Task
The entries that follow include a run beginning at the line with "collaboration avec l’Orchestre" and ending at the line with "à être sélectionnée"; restate that run word for word and leave the rest out.

Records supplied
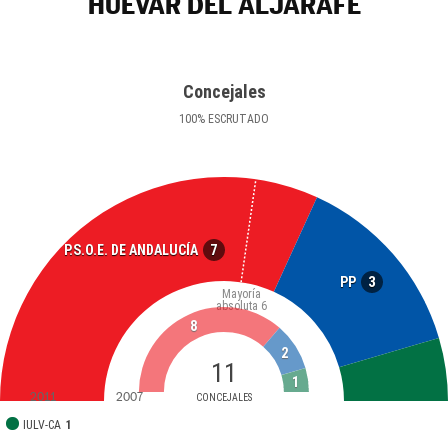
HUÉVAR DEL ALJARAFE
Concejales
100
%
ESCRUTADO
7
P.S.O.E. DE ANDALUCÍA
3
PP
Mayoría
absoluta
6
8
2
11
1
2011
2007
CONCEJALES
IULV-CA
1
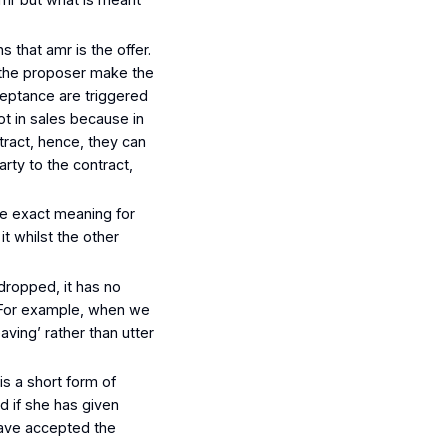
ns that
amr
is the offer.
 the proposer make the
cceptance are triggered
ot in sales because in
tract, hence, they can
arty to the contract,
he exact meaning for
t whilst the other
 dropped, it has no
e. For example, when we
aving’ rather than utter
is a short form of
d if she has given
have accepted the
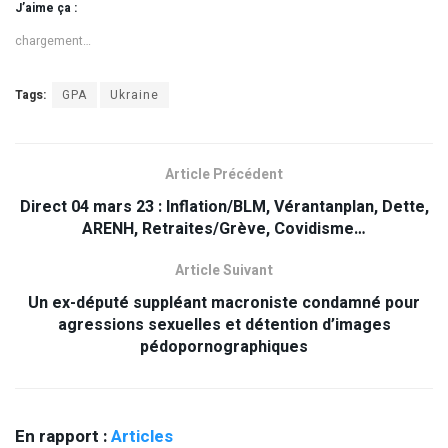
J’aime ça :
chargement…
Tags:
GPA
Ukraine
Article Précédent
Direct 04 mars 23 : Inflation/BLM, Vérantanplan, Dette,
ARENH, Retraites/Grève, Covidisme…
Article Suivant
Un ex-député suppléant macroniste condamné pour
agressions sexuelles et détention d’images
pédopornographiques
En rapport :
Articles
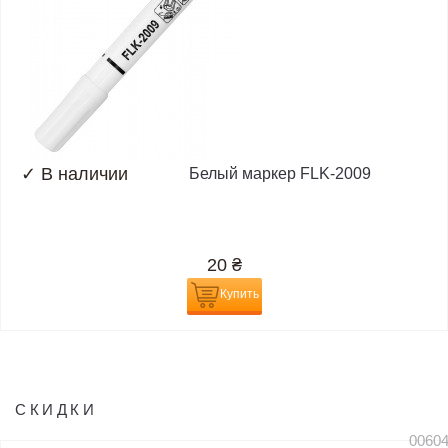
✓
В наличии
Белый маркер FLK-2009
20
₴
Купить
СКИДКИ
0060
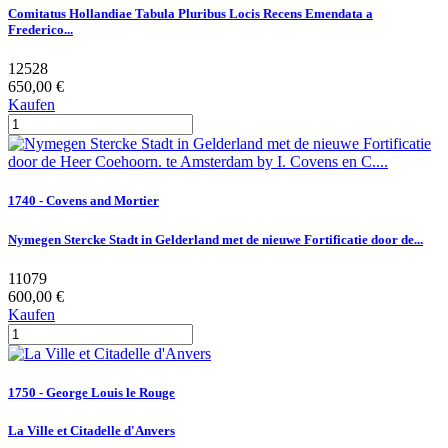
Comitatus Hollandiae Tabula Pluribus Locis Recens Emendata a
Frederico...
12528
650,00 €
Kaufen
1740 - Covens and Mortier
Nymegen Stercke Stadt in Gelderland met de nieuwe Fortificatie door de...
11079
600,00 €
Kaufen
1750 - George Louis le Rouge
La Ville et Citadelle d'Anvers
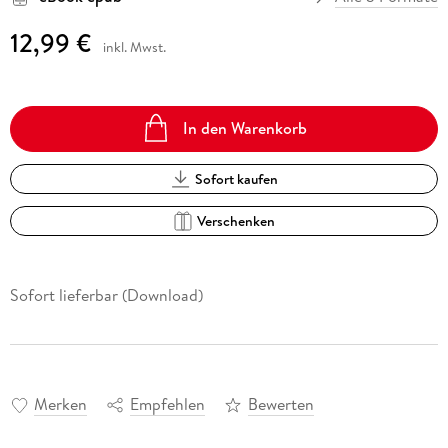
12,99 €
inkl. Mwst.
In den Warenkorb
Sofort kaufen
Verschenken
Sofort lieferbar (Download)
Merken
Empfehlen
Bewerten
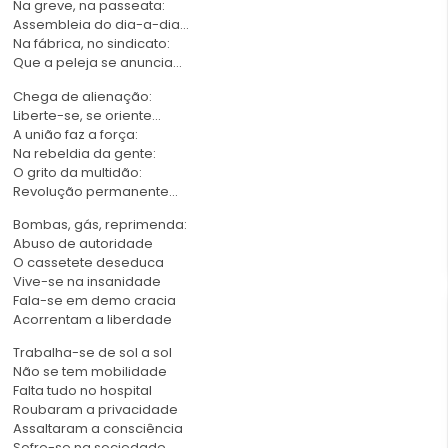
Na greve, na passeata:
Assembleia do dia-a-dia…
Na fábrica, no sindicato:
Que a peleja se anuncia…
Chega de alienação:
Liberte-se, se oriente…
A união faz a força:
Na rebeldia da gente:
O grito da multidão:
Revolução permanente…
Bombas, gás, reprimenda:
Abuso de autoridade
O cassetete deseduca
Vive-se na insanidade
Fala-se em demo cracia
Acorrentam a liberdade
Trabalha-se de sol a sol
Não se tem mobilidade
Falta tudo no hospital
Roubaram a privacidade
Assaltaram a consciência
Sofre-se na sociedade.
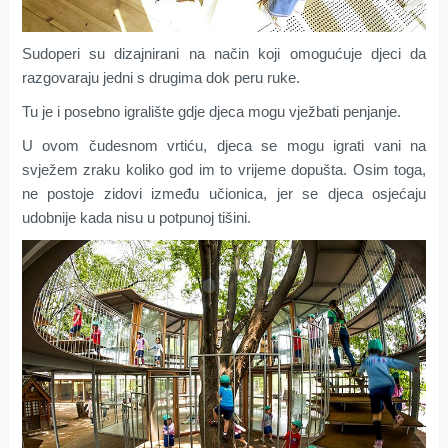
Sudoperi su dizajnirani na način koji omogućuje djeci da
razgovaraju jedni s drugima dok peru ruke.
Tu je i posebno igralište gdje djeca mogu vježbati penjanje.
U ovom čudesnom vrtiću, djeca se mogu igrati vani na
svježem zraku koliko god im to vrijeme dopušta. Osim toga,
ne postoje zidovi između učionica, jer se djeca osjećaju
udobnije kada nisu u potpunoj tišini.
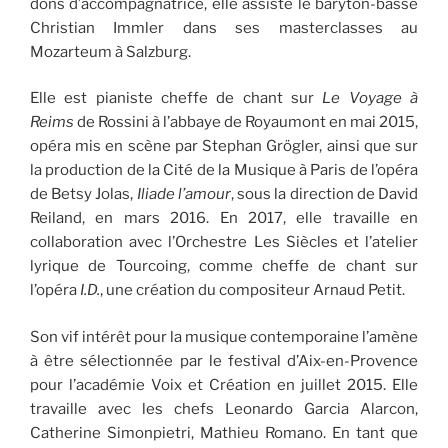
dons d’accompagnatrice, elle assiste le baryton-basse
Christian Immler dans ses masterclasses au
Mozarteum à Salzburg.
Elle est pianiste cheffe de chant sur
Le Voyage à
Reims
de Rossini à l’abbaye de Royaumont en mai 2015,
opéra mis en scène par Stephan Grögler, ainsi que sur
la production de la Cité de la Musique à Paris de l’opéra
de Betsy Jolas,
Iliade l’amour
, sous la direction de David
Reiland, en mars 2016. En 2017, elle travaille en
collaboration avec l’Orchestre Les Siècles et l’atelier
lyrique de Tourcoing, comme cheffe de chant sur
l’opéra
I.D.
, une création du compositeur Arnaud Petit.
Son vif intérêt pour la musique contemporaine l’amène
à être sélectionnée par le festival d’Aix-en-Provence
pour l’académie Voix et Création en juillet 2015. Elle
travaille avec les chefs Leonardo Garcia Alarcon,
Catherine Simonpietri, Mathieu Romano. En tant que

Answer box
collaboration avec l’Orchestre Les Siècles et l’atelier
lyrique de Tourcoing, comme cheffe de chant sur
l’opéra
I.D.
, une création du compositeur Arnaud Petit.
Son vif intérêt pour la musique contemporaine l’amène
à être sélectionnée par le festival d’Aix-en-Provence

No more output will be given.